En conséquence, les coupures d’énergie doivent être interdites tout au long de l’année pour les ménages en situation de précarité énergétique. Il n’est pas justifié dans la France du XXIème siècle de couper l’électricité ou le gaz à des familles (article 2).

La contribution au service public de l’électricité ainsi que la taxe intérieure de consommation sur le gaz naturel (TICGN), qui est amenée à augmenter progressivement chaque année, doivent être supprimées pour les ménages précaires (article 3).
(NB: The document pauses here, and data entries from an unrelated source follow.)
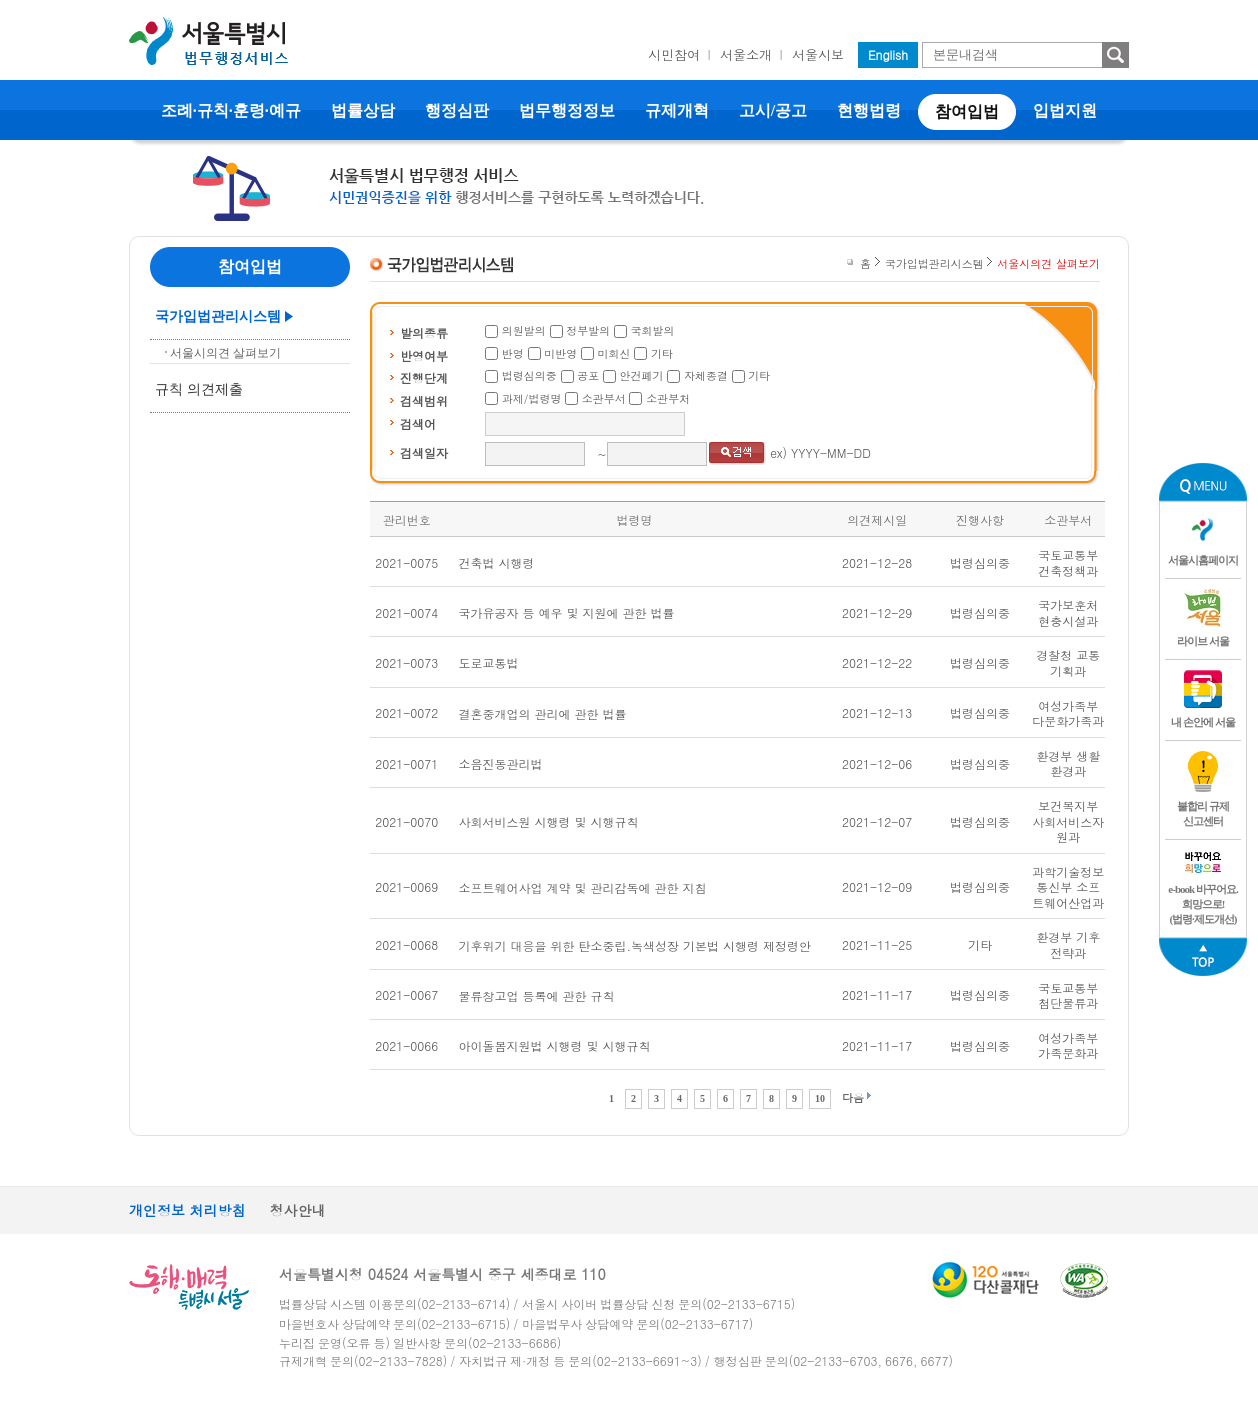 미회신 (614, 353)
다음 (853, 1097)
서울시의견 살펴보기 (225, 353)
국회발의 (653, 330)
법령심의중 (529, 375)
Les tarifs de l’énergie, en tant que bien de première nécessité, doivent se voir appliquer le taux de TVA réduit, soit 5,5 % (article 4).

Tel est l’objet de la présente proposition de loi. »

Ces 4 points répondent aux propositions de Droit à l’Energie SOS FUTUR.

Voilà une loi si elle était voté qui irait dans le bon sens, mais je me fais pas d’illusion, elle ne sera pas voté. Mais il serait bien de diffuser cela montre aussi l’intérêt d’avoir des députés et sénateurs communistes.